Last week’s print issue of The Village Voice featured an incredibly thoughtful and well researched article on the whirling dervish known as Karen O, in advance of her band the Yeah Yeah Yeahs’ gig at the Barclays Center tonight. In it, we talked about her love of New York, what playing a hometown show like this means to her and about the future of the band, after the release of their latest album Mosquito. Because of space limitations, we weren’t able to include everything. Here is the rest of what Karen O had to say.
Why did you decide to do a show at the Barclays Center?
For us, the alternative was maybe a couple of Terminal 5 shows. That just wasn’t cutting the mustard. [Laughs] At the end of the It’s Blitz tour, our big New York show was a Radio City show and that was just magnificent. It was such a memorable, unique and wonderful experience for us. So for this, we kind of thought, Let’s go for the guts and the glory of doing a really big–staggeringly big–knock-your-socks-off show. But instead of doing the Terminal 5 thing, which we’ve never actually done–I went to go see LCD Soundsystem when they did, like, five of them in a row there and it was great–this just kind of feels more epic and is something I had a pretty good feeling about, too.

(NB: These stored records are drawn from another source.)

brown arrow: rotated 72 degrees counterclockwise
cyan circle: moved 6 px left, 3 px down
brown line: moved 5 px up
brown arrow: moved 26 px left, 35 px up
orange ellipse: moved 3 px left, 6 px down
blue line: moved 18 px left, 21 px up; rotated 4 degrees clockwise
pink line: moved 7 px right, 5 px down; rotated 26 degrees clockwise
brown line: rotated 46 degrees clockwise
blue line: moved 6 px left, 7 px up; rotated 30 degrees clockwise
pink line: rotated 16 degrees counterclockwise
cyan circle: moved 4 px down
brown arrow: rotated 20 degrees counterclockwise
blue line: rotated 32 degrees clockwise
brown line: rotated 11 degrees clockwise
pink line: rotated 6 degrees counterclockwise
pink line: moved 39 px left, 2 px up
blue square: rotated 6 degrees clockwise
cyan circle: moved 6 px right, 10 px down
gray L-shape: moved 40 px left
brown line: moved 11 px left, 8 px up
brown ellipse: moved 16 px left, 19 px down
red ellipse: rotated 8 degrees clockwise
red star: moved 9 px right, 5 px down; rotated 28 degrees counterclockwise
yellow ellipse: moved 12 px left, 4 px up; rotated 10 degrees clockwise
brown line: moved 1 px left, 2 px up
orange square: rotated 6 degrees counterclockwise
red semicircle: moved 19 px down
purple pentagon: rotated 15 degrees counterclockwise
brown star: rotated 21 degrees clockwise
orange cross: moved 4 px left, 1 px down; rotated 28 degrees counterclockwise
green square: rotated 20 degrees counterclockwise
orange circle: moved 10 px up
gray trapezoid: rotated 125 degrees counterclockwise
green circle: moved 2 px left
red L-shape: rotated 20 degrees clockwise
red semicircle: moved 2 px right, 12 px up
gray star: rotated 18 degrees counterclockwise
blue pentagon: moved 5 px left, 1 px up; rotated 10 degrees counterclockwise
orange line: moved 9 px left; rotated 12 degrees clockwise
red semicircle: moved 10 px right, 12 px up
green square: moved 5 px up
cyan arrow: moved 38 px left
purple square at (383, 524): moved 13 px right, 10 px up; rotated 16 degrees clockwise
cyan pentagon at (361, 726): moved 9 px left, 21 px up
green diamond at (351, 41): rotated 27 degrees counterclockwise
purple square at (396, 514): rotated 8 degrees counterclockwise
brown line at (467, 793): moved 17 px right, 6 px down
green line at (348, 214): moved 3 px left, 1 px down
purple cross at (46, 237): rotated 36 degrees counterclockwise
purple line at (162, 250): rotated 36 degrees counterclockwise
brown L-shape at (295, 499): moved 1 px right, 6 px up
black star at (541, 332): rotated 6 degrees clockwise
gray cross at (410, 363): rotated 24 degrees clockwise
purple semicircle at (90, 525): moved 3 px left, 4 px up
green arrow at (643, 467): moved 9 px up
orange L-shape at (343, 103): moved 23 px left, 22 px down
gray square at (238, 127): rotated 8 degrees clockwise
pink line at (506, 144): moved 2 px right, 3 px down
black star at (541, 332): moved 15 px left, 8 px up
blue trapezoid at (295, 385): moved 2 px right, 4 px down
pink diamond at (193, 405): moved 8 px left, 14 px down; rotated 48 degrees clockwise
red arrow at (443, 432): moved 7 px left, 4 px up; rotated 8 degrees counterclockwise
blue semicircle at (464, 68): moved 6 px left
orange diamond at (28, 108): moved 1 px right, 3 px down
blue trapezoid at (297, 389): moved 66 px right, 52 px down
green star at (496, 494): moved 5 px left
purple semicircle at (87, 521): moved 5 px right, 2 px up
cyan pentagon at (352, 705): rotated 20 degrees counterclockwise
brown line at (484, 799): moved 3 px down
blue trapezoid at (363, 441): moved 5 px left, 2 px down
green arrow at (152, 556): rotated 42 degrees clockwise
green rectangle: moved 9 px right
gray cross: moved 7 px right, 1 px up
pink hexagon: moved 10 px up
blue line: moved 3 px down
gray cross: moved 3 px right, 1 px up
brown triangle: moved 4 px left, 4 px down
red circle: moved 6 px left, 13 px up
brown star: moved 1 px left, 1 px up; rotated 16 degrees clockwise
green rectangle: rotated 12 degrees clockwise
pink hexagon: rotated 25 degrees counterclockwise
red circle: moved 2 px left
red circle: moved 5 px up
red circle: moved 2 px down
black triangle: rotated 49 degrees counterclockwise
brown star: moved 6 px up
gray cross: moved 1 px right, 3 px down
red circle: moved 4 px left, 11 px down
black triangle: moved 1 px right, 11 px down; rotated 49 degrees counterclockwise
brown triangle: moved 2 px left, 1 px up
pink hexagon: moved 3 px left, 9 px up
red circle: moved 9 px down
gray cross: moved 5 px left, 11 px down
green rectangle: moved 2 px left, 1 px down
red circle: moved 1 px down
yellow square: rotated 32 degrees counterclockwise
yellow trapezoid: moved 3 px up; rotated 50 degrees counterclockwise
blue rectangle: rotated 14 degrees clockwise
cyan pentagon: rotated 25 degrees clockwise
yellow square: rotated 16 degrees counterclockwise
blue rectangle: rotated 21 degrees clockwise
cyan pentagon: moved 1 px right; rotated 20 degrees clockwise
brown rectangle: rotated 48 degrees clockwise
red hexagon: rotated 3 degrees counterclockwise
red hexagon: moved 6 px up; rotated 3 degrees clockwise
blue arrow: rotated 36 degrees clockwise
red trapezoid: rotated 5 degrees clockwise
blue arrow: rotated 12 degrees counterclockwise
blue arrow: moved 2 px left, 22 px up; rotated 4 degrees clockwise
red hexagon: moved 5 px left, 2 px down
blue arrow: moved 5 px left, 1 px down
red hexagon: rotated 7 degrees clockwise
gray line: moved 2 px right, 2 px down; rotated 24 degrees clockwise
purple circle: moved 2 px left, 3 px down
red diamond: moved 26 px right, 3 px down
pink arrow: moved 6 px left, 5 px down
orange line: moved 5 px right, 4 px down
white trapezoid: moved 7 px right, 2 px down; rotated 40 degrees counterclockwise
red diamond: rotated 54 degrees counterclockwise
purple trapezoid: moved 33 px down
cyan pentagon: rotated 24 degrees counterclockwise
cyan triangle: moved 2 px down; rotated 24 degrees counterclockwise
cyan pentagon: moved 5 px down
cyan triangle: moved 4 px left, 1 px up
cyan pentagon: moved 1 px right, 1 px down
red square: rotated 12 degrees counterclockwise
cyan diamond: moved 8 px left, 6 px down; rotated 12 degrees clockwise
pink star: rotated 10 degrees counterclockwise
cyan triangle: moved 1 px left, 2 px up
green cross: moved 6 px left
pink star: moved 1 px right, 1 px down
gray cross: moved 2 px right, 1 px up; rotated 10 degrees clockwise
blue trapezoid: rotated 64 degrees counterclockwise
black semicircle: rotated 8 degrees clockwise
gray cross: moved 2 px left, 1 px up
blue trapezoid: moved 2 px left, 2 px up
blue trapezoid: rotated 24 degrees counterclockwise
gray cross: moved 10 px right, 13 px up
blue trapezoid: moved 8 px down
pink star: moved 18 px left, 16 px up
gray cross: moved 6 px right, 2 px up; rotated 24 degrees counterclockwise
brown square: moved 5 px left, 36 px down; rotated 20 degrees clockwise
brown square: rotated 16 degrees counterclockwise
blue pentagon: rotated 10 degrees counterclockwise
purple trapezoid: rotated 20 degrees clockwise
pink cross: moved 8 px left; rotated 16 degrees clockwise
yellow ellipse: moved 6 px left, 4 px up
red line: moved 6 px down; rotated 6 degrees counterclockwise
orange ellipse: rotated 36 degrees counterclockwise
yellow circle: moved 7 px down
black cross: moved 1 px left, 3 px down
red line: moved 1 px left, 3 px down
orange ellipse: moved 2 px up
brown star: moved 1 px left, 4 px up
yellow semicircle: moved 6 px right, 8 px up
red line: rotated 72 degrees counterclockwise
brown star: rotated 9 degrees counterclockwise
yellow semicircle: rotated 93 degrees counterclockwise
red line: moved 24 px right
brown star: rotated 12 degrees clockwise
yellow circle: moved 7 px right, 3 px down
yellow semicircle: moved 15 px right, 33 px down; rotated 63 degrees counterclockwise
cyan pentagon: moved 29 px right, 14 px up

The Barclays Center is near what used to be a divey venue called Southpaw, where a lot of bands got their start. What were some of the grungiest New York venues you played early on?
Our second or third show was at CBGBs when it was, I guess, winding down. [Laughs] I think we played after a hair-metal band. It was probably, like, a Tuesday evening or something. [Laughs] That was definitely one of the nastiest, grungiest places we’ve played, especially towards the end. And there was the Cooler, which was like a meat locker in the meat-packing district. That was a pretty stuffy, grimy basement type venue. And we did a junkyard with the Twisted Ones, who were these indie promoters that did a lot of cool shows when everything was exploding in 2002 and 2003. We did a show in a junkyard in Brooklyn. The city has a lot of places that you can play. [Laughs]
Was a big venue like the Barclays Center always your goal?
I don’t think that was ever on my radar. Back then, playing a show in a New York City club was such a big deal for me. Just that alone was a lot of pressure. It was a huge deal to be at a really shitty bar. I didn’t have much to go about outside of that, and even doing any shows outside of New York City was kind of unfathomable to me, so playing the Barclays Center, that’s the probably the pinnacle, right? As far as playing in New York City venues. It’s pretty exciting. When it came up as an option, the intuitive artist side of me had a good feeling about it.
What role did New York play in the intuitive artist side of you?
I feel like I blossomed as an individual and came into my own because I moved here. I transferred to NYU Film when I was 18 or 19. I still hadn’t really come into my own and gotten a sense of myself and my individuality and the Karen O aspect of that, too, at that point. The exhibitionist and performer part of my personality didn’t happen until I moved to New York City in my late teens or early 20s. I associate it with caterpillar-to-butterfly transformation. This is where I guess I became the artist I am now.
You’re now a very dynamic and uninhibited frontperson live. Have you ever regretted doing anything onstage?
Yeah, there’s one major regret. Well, it’s not a regret. I had an accident where I fell off the stage head first in Sydney in 2002 or 2003. I could have broken my neck, broken my back, gotten my head bashed in. I was hanging off a monitor on the edge of the stage and I slipped off of it and went head first down to the floor, five or six feet, and the monitor–I don’t know how much that weighs, probably over a hundred pounds or something–it came and just bonked me on the head. And that was a big sign to me at that point in time.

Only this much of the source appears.